Unsere Sprache spiegelt die Weltsicht wieder
Unsere Alltagssprache vereinfacht die Strukturen in denen wir denken, indem sie Bilder zeichnet und so dabei hilft, gesprochene oder geschriebene Inhalte einzusortieren. Daraus entwickeln wir Meinungen, positionieren uns und reflektieren das Geschehen. Unsere Sprache hat also einen direkten Einfluss darauf, wie wir die Welt wahrnehmen.
Passive Sprache malt falsche Bilder
Berichten die Medien also, wie viele Frauen im letzten Jahr Opfer von Vergewaltigungen wurden, entstehen in den Köpfen Bilder von unvorsichtigen jungen Frauen, die alleine und betrunken auf dem Heimweg vom Club, von unbekannten und gesichtslosen Männern vergewaltigt werden. Dabei bleibt aber unbeachtet, dass per Statistik die meisten Täter aus dem direkten sozialen Umfeld der Frauen stammen, also aus der Familie, der Partnerschaft oder dem Freundeskreis. Der Fokus liegt auf den Frauen, die einerseits viktimisiert, also zu hilflosen Opfern gemacht werden, denen andererseits aber durch genau diese Passivität eine vermeintliche Mitschuld zugeschoben wird.
Sprechen wir aber darüber, wie viele Männer im vergangenen Jahr Frauen vergewaltigt haben, so liegt der Schwerpunkt nicht auf den Opfern, sondern auf den aktiven Tätern. Nur so können die Täter als greifbare Individuen gedacht und gelesen werden. Nur so können die Medien Gewalttaten als das benennen, was sie wirklich sind. Frauen werden nicht ermordet. Männer ermorden Frauen.

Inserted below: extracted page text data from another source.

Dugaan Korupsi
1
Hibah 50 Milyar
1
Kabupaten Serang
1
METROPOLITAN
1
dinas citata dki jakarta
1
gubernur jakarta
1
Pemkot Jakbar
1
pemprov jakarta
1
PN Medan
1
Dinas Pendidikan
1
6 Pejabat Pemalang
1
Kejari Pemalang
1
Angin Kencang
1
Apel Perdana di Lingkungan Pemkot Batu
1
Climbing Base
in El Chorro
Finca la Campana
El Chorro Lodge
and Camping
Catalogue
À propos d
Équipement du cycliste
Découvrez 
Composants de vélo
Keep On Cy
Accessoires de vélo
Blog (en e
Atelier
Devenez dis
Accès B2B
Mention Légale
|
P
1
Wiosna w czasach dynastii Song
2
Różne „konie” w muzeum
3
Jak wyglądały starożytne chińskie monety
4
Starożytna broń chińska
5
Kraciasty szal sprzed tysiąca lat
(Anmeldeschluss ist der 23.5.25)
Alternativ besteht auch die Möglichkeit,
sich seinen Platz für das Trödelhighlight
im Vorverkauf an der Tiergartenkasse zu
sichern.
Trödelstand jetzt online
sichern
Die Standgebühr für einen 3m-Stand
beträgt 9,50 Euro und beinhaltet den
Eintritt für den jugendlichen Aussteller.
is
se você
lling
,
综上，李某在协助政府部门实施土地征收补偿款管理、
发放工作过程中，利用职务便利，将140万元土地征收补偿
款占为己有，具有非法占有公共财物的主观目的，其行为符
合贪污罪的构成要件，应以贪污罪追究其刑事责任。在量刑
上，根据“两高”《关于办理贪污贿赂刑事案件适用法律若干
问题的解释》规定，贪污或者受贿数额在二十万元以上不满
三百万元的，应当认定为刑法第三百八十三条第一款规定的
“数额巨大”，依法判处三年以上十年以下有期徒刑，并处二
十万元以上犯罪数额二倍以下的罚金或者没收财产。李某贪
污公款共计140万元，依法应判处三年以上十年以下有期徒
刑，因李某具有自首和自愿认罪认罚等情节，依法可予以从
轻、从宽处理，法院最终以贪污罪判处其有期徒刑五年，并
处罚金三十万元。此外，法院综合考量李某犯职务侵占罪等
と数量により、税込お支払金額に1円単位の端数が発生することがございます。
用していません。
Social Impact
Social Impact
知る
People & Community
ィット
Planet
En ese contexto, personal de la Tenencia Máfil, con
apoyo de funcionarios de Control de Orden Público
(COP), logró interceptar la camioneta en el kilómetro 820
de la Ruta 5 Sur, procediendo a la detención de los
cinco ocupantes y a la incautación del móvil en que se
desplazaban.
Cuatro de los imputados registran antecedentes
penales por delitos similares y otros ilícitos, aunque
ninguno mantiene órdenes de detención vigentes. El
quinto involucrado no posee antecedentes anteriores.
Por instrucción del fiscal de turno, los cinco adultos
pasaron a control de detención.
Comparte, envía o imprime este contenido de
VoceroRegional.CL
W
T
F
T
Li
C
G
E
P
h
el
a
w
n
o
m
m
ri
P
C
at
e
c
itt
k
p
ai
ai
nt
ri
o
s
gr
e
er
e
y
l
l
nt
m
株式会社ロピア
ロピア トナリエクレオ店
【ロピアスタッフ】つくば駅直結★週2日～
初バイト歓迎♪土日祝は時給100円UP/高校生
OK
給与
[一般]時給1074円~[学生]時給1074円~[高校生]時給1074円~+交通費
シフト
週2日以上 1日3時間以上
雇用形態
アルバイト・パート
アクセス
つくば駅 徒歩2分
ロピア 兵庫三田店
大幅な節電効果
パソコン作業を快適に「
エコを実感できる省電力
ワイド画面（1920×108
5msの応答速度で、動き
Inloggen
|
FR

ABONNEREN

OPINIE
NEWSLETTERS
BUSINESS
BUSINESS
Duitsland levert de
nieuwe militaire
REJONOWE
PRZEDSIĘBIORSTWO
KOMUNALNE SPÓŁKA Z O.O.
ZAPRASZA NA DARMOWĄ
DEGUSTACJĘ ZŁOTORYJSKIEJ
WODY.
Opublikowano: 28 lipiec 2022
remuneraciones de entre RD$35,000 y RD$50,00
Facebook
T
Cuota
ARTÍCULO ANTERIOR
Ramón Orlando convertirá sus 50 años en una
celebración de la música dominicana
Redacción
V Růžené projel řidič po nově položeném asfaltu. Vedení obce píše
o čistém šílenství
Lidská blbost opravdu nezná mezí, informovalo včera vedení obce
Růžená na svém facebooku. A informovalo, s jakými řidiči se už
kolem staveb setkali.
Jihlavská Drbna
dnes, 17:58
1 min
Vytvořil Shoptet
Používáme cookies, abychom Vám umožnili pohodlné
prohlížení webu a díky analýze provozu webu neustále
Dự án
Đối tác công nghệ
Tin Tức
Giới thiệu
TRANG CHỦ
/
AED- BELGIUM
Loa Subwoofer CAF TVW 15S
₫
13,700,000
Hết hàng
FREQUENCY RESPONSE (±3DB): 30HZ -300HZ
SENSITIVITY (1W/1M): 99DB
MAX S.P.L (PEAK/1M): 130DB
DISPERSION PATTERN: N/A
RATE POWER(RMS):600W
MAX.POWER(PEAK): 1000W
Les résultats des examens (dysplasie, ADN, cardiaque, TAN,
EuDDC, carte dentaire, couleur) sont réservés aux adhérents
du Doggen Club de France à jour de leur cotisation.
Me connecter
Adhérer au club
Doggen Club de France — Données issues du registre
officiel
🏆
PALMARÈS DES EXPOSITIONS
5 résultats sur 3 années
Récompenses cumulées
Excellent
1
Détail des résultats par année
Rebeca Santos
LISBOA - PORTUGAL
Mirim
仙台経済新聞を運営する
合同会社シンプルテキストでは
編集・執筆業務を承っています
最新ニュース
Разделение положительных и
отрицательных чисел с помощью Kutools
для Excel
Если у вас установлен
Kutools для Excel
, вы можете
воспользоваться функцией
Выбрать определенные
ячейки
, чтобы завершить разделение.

Gewalt gegen Frauen wird von Tätern ausgeübt
Unsere Sprache muss aufhören zu suggerieren, dass Gewalt gegen Frauen ein beidseitiger Vorgang ist. Gerade in der Sprache sollte klar abgegrenzt sein, wer für was verantwortlich ist und es auch so benennen. Gewalt, die gegen Frau gerichtet wird, hat nur einen Akteur: den Täter.
Bei der Alltagssprache ansetzen
Die WHO bezeichnet Gewalt gegen Frauen als das größte Gesundheitsrisiko weltweit. 40% aller deutschen Frauen zwischen 16 und 75 Jahren haben bereits sexuelle Gewalt erlebt. Wäre unsere Sprache präziser, und benannte sie die Dinge, wie sie sind, wäre diesen Frauen schon ein Stück weit geholfen. Könnten unsere alltäglichen Aussagen etwas sensibler sein, wäre es möglich das verschobene Machtverhältnis zwischen Tätern und Opfern wieder gerade zu rücken.
Sollte es in unserer Gesellschaft nicht möglich sein, innezuhalten und Frauen Glauben und Gehör zu schenken, wenn sie ihre Erfahrungen teilen? Weisen wir einander auf Missstände hin und lernen wir dazu. Durch unsere Sprache können wir aufhören, Frauen die Schuld an dem Leid zu geben, das ihnen Täter angetan haben.
We talk about how many women were raped last year, not about how many men raped women. We talk about how many girls in a school district were harassed last year, not about how many boys harassed girls. We talk about how many teenaged girls got pregnant in the state of Vermont last year, rather than how many men and teenaged boys got girls pregnant. So you can see how the use of this passive voice has a political effect. It shifts the focus off men and boys and onto girls and women. Even the term „violence against women“ is problematic. It‘s a passive construction. There‘s no active agent in the sentence. It‘s a bad thing that happens to women, but when you look at that term „violence against women“, nobody is doing it to them. It just happens. Men aren‘t even part of it!